3 Menufunctie-instellingen
Aandachtspunten wanneer [Servo AF voor movies] is ingesteld op
[Inschakelen]
Opnameomstandigheden waarin moeilijk kan worden scherpgesteld
• Een snel bewegend onderwerp dat de camera nadert of van de
camera af beweegt.
• Een onderwerp dat zich op korte afstand van de camera beweegt.
• Raadpleeg ook 'Opnameomstandigheden waarin moeilijk kan worden
scherpgesteld' op pagina 221.
Aangezien de lens is constant wordt bekrachtigd en accustroom wordt
verbruikt, wordt de mogelijke movie-opnametijd (pag. 246) ingekort.

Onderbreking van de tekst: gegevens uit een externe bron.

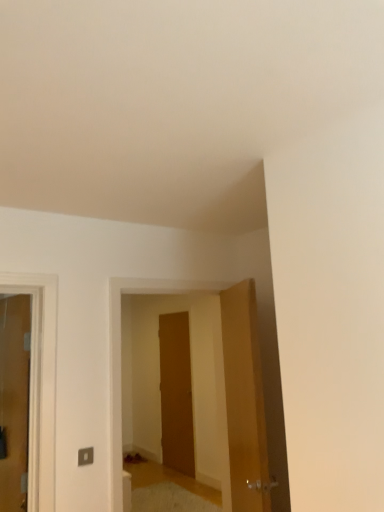 Question: Does matte wooden door at left, positioned as the 1th door in left-to-right order, have a lesser height compared to wooden door at center, which is the 3th door from front to back?

Choices:
 (A) no
 (B) yes

Answer: (B)

Question: Is matte wooden door at left, positioned as the 1th door in left-to-right order, behind wooden door at center, which is the 3th door from front to back?

Choices:
 (A) yes
 (B) no

Answer: (B)

Question: Is matte wooden door at left, positioned as the 1th door in left-to-right order, outside of wooden door at center, positioned as the second door in left-to-right order?

Choices:
 (A) no
 (B) yes

Answer: (B)

Question: Is matte wooden door at left, which is the third door in right-to-left order, to the right of wooden door at center, the 1th door positioned from the back, from the viewer's perspective?

Choices:
 (A) no
 (B) yes

Answer: (A)

Question: Is matte wooden door at left, the second door positioned from the back, taller than wooden door at center, positioned as the second door in left-to-right order?

Choices:
 (A) yes
 (B) no

Answer: (B)

Question: In terms of size, does matte wooden door at left, which is the third door in right-to-left order, appear bigger or smaller than wooden door at center, the 2th door when ordered from right to left?

Choices:
 (A) small
 (B) big

Answer: (B)

Question: Is matte wooden door at left, which is the third door in right-to-left order, to the left or to the right of wooden door at center, the 2th door when ordered from right to left, in the image?

Choices:
 (A) left
 (B) right

Answer: (A)

Question: In terms of height, does matte wooden door at left, positioned as the 1th door in left-to-right order, look taller or shorter compared to wooden door at center, the 1th door positioned from the back?

Choices:
 (A) short
 (B) tall

Answer: (A)

Question: From the image's perspective, is matte wooden door at left, which is the third door in right-to-left order, positioned above or below wooden door at center, the 2th door when ordered from right to left?

Choices:
 (A) above
 (B) below

Answer: (A)

Question: From the image's perspective, relative to matte wooden door at left, which is the third door in right-to-left order, is wooden door at center, which is the 3th door from front to back, above or below?

Choices:
 (A) above
 (B) below

Answer: (B)

Question: Considering the relative positions of wooden door at center, positioned as the second door in left-to-right order, and matte wooden door at left, positioned as the 1th door in left-to-right order, in the image provided, is wooden door at center, positioned as the second door in left-to-right order, to the left or to the right of matte wooden door at left, positioned as the 1th door in left-to-right order,?

Choices:
 (A) right
 (B) left

Answer: (A)

Question: Is wooden door at center, which is the 3th door from front to back, in front of or behind matte wooden door at left, positioned as the 1th door in left-to-right order, in the image?

Choices:
 (A) behind
 (B) front

Answer: (A)

Question: Is wooden door at center, which is the 3th door from front to back, wider or thinner than matte wooden door at left, which is the third door in right-to-left order?

Choices:
 (A) thin
 (B) wide

Answer: (A)

Question: Based on their sizes in the image, would you say wooden door at center is bigger or smaller than wooden door at right, which is counted as the 3th door, starting from the back?

Choices:
 (A) small
 (B) big

Answer: (B)

Question: Is point (117, 355) closer or farther from the camera than point (253, 460)?

Choices:
 (A) closer
 (B) farther

Answer: (A) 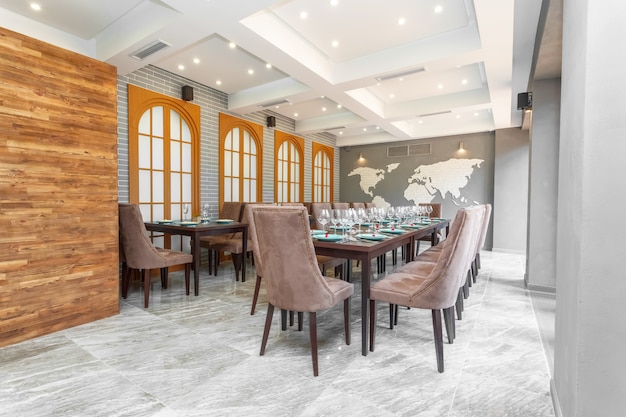 Image resolution: width=626 pixels, height=417 pixels. Find the location of `dining seats`. dining seats is located at coordinates (148, 247), (285, 272), (417, 276), (421, 266), (434, 252), (483, 220). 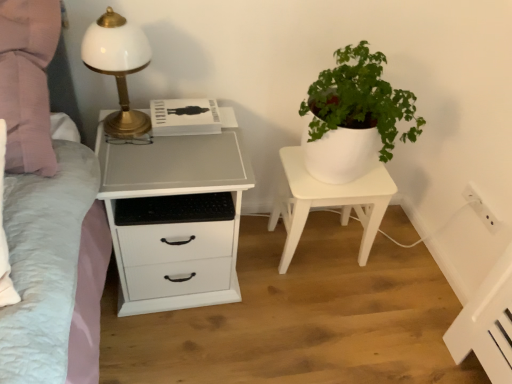 The height and width of the screenshot is (384, 512). Identify the location of vacant area that is in front of white matte chest of drawers at left. (179, 345). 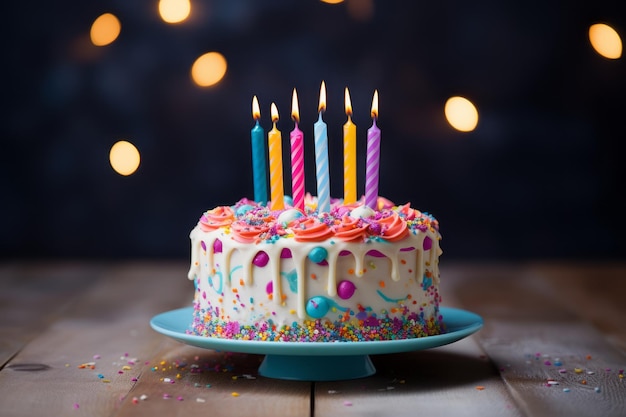 Where is `candle flames`? This screenshot has width=626, height=417. candle flames is located at coordinates (255, 109), (274, 113), (293, 107), (325, 98), (347, 107), (374, 106). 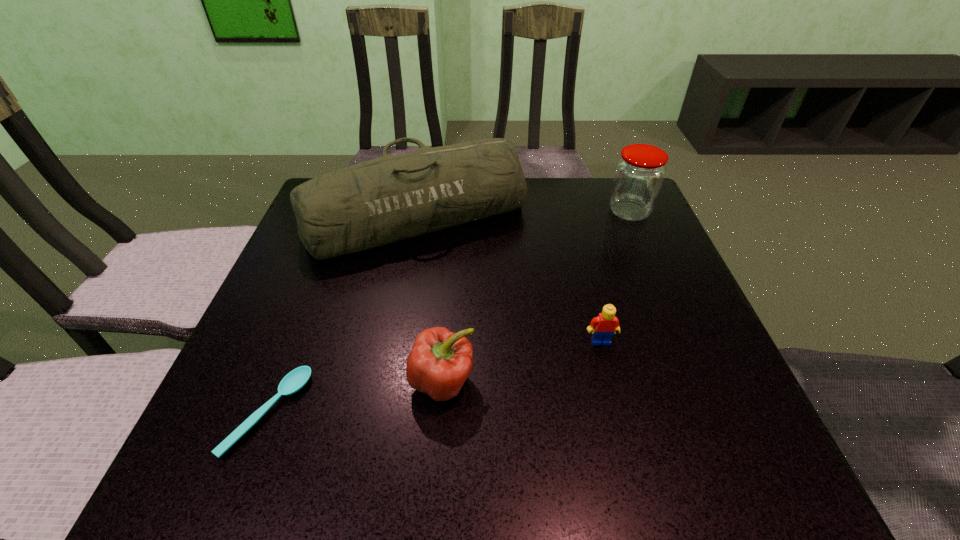 Locate an element on the screen. This screenshot has width=960, height=540. free space at the far edge is located at coordinates (577, 183).

The image size is (960, 540). In order to click on blank space at the near edge of the desktop in this screenshot , I will do `click(363, 441)`.

This screenshot has width=960, height=540. I want to click on free spot at the left edge of the desktop, so click(x=247, y=384).

The height and width of the screenshot is (540, 960). In the image, there is a desktop. What are the coordinates of `vacant space at the right edge` in the screenshot? It's located at (649, 325).

Locate an element on the screen. vacant area at the near left corner is located at coordinates (272, 479).

I want to click on vacant area at the far right corner, so click(588, 188).

Locate an element on the screen. This screenshot has width=960, height=540. vacant area that lies between the rightmost object and the duffel bag is located at coordinates (523, 214).

Locate an element on the screen. The height and width of the screenshot is (540, 960). free space between the third farthest object and the bell pepper is located at coordinates (521, 361).

At what (x,y) coordinates should I click in order to perform the action: click on empty space that is in between the spoon and the duffel bag. Please return your answer as a coordinate pair (x, y). Looking at the image, I should click on (343, 315).

Where is `free space between the spoon and the bell pepper`? free space between the spoon and the bell pepper is located at coordinates (355, 397). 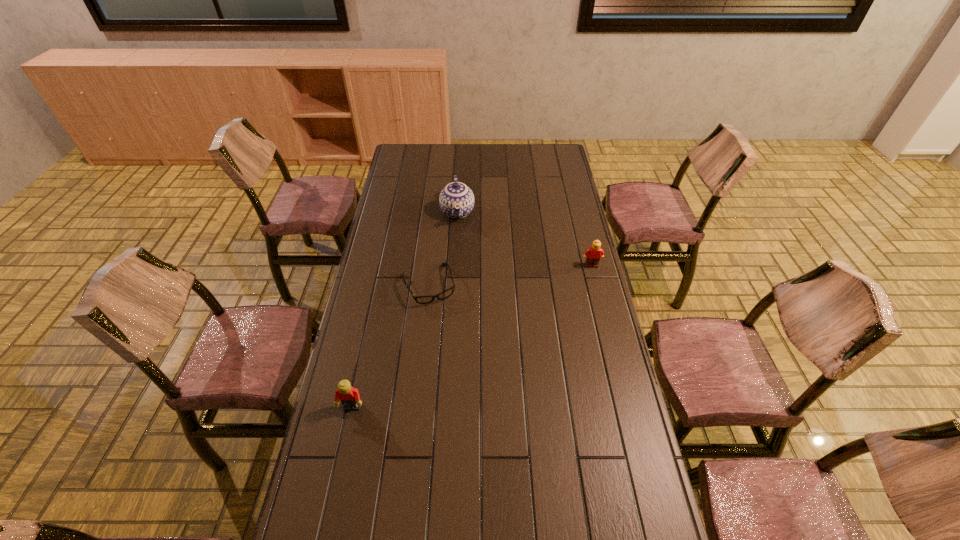 Where is `the nearer Lego`? This screenshot has height=540, width=960. the nearer Lego is located at coordinates (349, 396).

Locate an element on the screen. The height and width of the screenshot is (540, 960). the left Lego is located at coordinates (349, 396).

Find the location of a particular element. This screenshot has height=540, width=960. the right Lego is located at coordinates (594, 253).

In order to click on the farther Lego in this screenshot , I will do `click(594, 253)`.

Where is `the shortest object`? The height and width of the screenshot is (540, 960). the shortest object is located at coordinates (447, 293).

At what (x,y) coordinates should I click in order to perform the action: click on the tallest object. Please return your answer as a coordinate pair (x, y). Looking at the image, I should click on (456, 200).

The width and height of the screenshot is (960, 540). What are the coordinates of `chinaware` in the screenshot? It's located at (456, 200).

You are a GUI agent. You are given a task and a screenshot of the screen. Output one action in this format:
    pyautogui.click(x=<x>, y=<y>)
    Task: Click on the free space located 0.300m on the face of the nearest object
    Image resolution: width=960 pixels, height=540 pixels.
    Given the screenshot: What is the action you would take?
    tap(326, 525)

You are a GUI agent. You are given a task and a screenshot of the screen. Output one action in this format:
    pyautogui.click(x=<x>, y=<y>)
    Task: Click on the free spot located 0.140m on the face of the farther Lego
    This screenshot has height=540, width=960.
    Given the screenshot: What is the action you would take?
    pyautogui.click(x=599, y=294)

Bij bepaalde lenzen kan het geluid van de scherpstellende lens in de
movie hoorbaar zijn. In dit geval kan het gebruik van de stereo-
richtmicrofoon DM-E1 (afzonderlijk verkrijgbaar) dit soort geluiden in de
movie verminderen. Ook zal door het gebruik van bepaalde USM-lenzen
(bijvoorbeeld de EF-S18-135mm f/3.5-5.6 IS USM) of bepaalde STM-
lenzen (bijvoorbeeld de EF-S18-55mm f/4-5.6 IS STM) het mechanische
geluid van de lens dat wordt opgenomen, worden verminderd.
Servo AF voor movies wordt gepauzeerd tijdens zoomen of vergrote
weergave.
Als een onderwerp tijdens een movie-opname de camera nadert of van
de camera af beweegt, of als u de camera horizontaal of verticaal
beweegt ('pannen'), kan het de vastgelegde movie kortstondig uitrekken
of krimpen (de beeldvergroting verandert).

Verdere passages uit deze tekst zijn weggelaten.